Work instruction: Each line of the records below that holds "fondateur" should be returned.

[Stored entries]
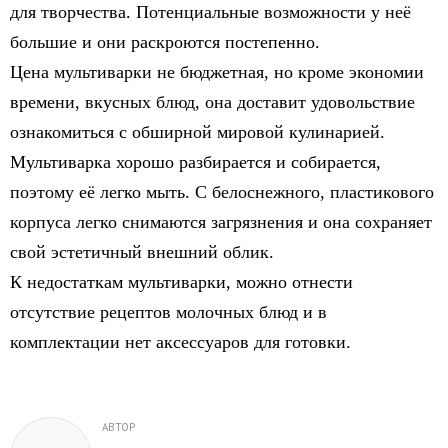
для творчества. Потенциальные возможности у неё
большие и они раскроются постепенно.
Цена мультиварки не бюджетная, но кроме экономии
времени, вкусных блюд, она доставит удовольствие
ознакомиться с обширной мировой кулинарией.
Мультиварка хорошо разбирается и собирается,
поэтому её легко мыть. С белоснежного, пластикового
корпуса легко снимаются загрязнения и она сохраняет
свой эстетичный внешний облик.
К недостаткам мультиварки, можно отнести
отсутствие рецептов молочных блюд и в
комплектации нет аксессуаров для готовки.
АВТОР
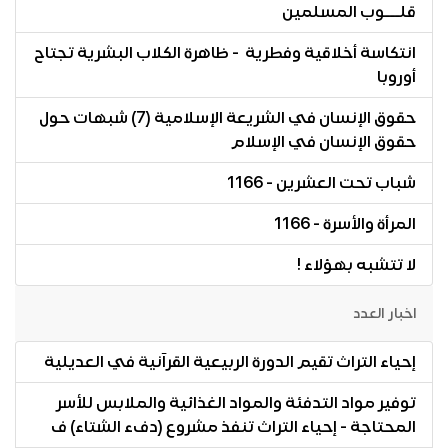
قلـــوب المسلمين
انتكاسة أخلاقية وفطرية - ظاهرة الكلاب البشرية تجتاح
أوروبا
حقوق الإنسان في الشريعة الإسلامية (7) شبهات حول
حقوق الإنسان في الإسلام
شباب تحت العشرين - 1166
المرأة والأسرة - 1166
لا تتشبه بهؤلاء !
اخبار العدد
إحياء التراث تقيم الدورة الربيعية القرآنية في العديلية
توفير مواد التدفئة والمواد الغذائية والملابس للأسر
المحتاجة - إحياء التراث تنفذ مشروع (دفء الشتاء) ف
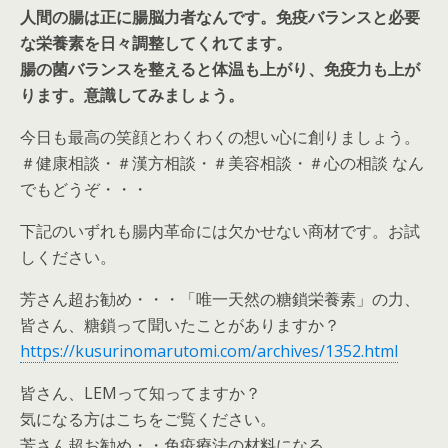
人間の腸は正に腸脳力者なんです。免疫バランスと必要
な栄養素を日々調整してくれてます。
腸の菌バランスを整えると体温も上がり、免疫力も上が
ります。意識してみましょう。
今日も最高の笑顔とわくわくの想い心に創りましょう。
＃健康相談・＃漢方相談・＃美容相談・＃心の相談 なん
でもどうぞ・・・
下記のいずれも腸内革命には欠かせない商材です。お試
しください。
芳さん超お勧め・・・「唯一天然の糖鎖栄養素」の力、
皆さん、糖鎖って聞いたことがありますか？
https://kusurinomarutomi.com/archives/1352.html
皆さん、LEMって知ってますか？
気になる方はこちをご覧ください。
芳さん超お勧め・・免疫療法の材料になる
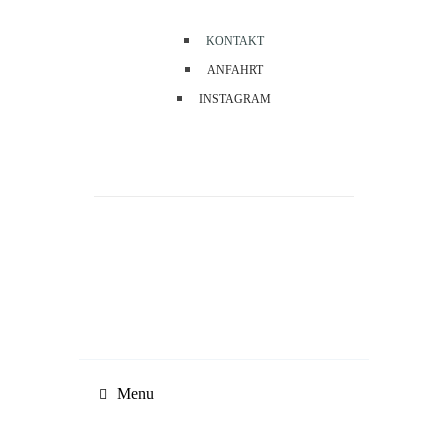
KONTAKT
ANFAHRT
INSTAGRAM
Menu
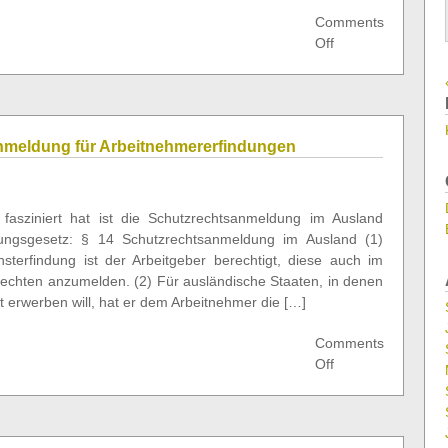
Comments
on
Off
Einwendungen
Dritter
gegen
Patentanmeldung
nmeldung für Arbeitnehmererfindungen
in
den
USA
asziniert hat ist die Schutzrechtsanmeldung im Ausland
ngsgesetz: § 14 Schutzrechtsanmeldung im Ausland (1)
terfindung ist der Arbeitgeber berechtigt, diese auch im
rechten anzumelden. (2) Für ausländische Staaten, in denen
t erwerben will, hat er dem Arbeitnehmer die […]
Comments
on
Off
Kostenlose
Patentanmeldung
für
Arbeitnehmererfi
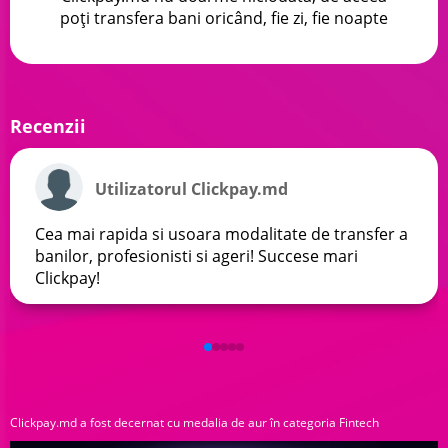
poți transfera bani oricând, fie zi, fie noapte
Recenzii
Utilizatorul Clickpay.md
Cea mai rapida si usoara modalitate de transfer a
banilor, profesionisti si ageri! Succese mari
Clickpay!
Clickpay.md a fost decernat cu medalia de aur în categoria Fintech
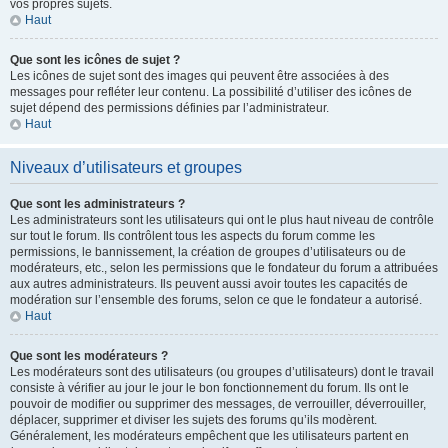
vos propres sujets.
Haut
Que sont les icônes de sujet ?
Les icônes de sujet sont des images qui peuvent être associées à des
messages pour refléter leur contenu. La possibilité d’utiliser des icônes de
sujet dépend des permissions définies par l’administrateur.
Haut
Niveaux d’utilisateurs et groupes
Que sont les administrateurs ?
Les administrateurs sont les utilisateurs qui ont le plus haut niveau de contrôle
sur tout le forum. Ils contrôlent tous les aspects du forum comme les
permissions, le bannissement, la création de groupes d’utilisateurs ou de
modérateurs, etc., selon les permissions que le fondateur du forum a attribuées
aux autres administrateurs. Ils peuvent aussi avoir toutes les capacités de
modération sur l’ensemble des forums, selon ce que le fondateur a autorisé.
Haut
Que sont les modérateurs ?
Les modérateurs sont des utilisateurs (ou groupes d’utilisateurs) dont le travail
consiste à vérifier au jour le jour le bon fonctionnement du forum. Ils ont le
pouvoir de modifier ou supprimer des messages, de verrouiller, déverrouiller,
déplacer, supprimer et diviser les sujets des forums qu’ils modèrent.
Généralement, les modérateurs empêchent que les utilisateurs partent en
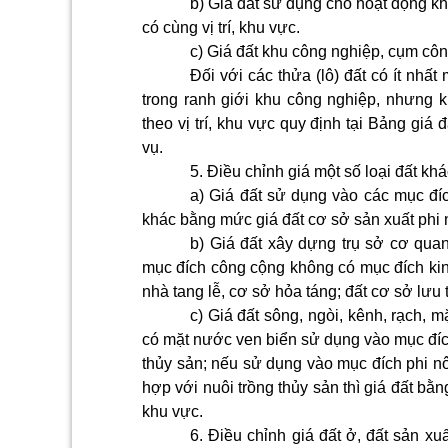
b) Giá đất sử dụng cho hoạt động k
có cùng vị trí, khu vực.
c) Giá đất khu công nghiệp, cụm công
Đối với các thửa (lô) đất có ít nhấ
trong ranh giới khu công nghiệp, nhưng k
theo vị trí, khu vực quy định tại Bảng giá
vụ.
5. Điều chỉnh giá một số loại đất kh
a) Giá đất sử dụng vào các mục đí
khác bằng mức giá đất cơ sở sản xuất phi n
b) Giá đất xây dựng trụ sở cơ quan
mục đích công cộng không có mục đích kinh
nhà tang lễ, cơ sở hỏa táng; đất cơ sở lưu t
c) Giá đất sông, ngòi, kênh, rạch, 
có mặt nước ven biển sử dụng vào mục đích
thủy sản; nếu sử dụng vào mục đích phi n
hợp với nuôi trồng thủy sản thì giá đất bằn
khu vực.
6. Điều chỉnh giá đất ở, đất sản x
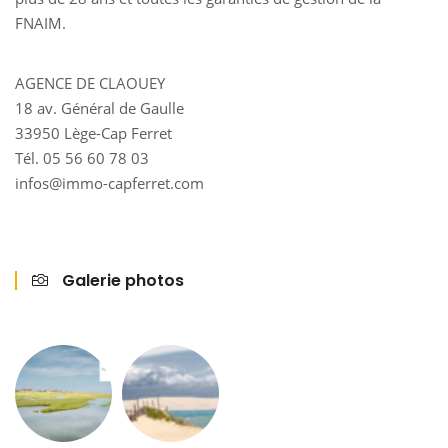
FNAIM.
AGENCE DE CLAOUEY
18 av. Général de Gaulle
33950 Lège-Cap Ferret
Tél. 05 56 60 78 03
infos@immo-capferret.com
Galerie photos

Reply to the task:
modérateurs, etc., selon les permissions que le fondateur du forum a attribuées
modération sur l’ensemble des forums, selon ce que le fondateur a autorisé.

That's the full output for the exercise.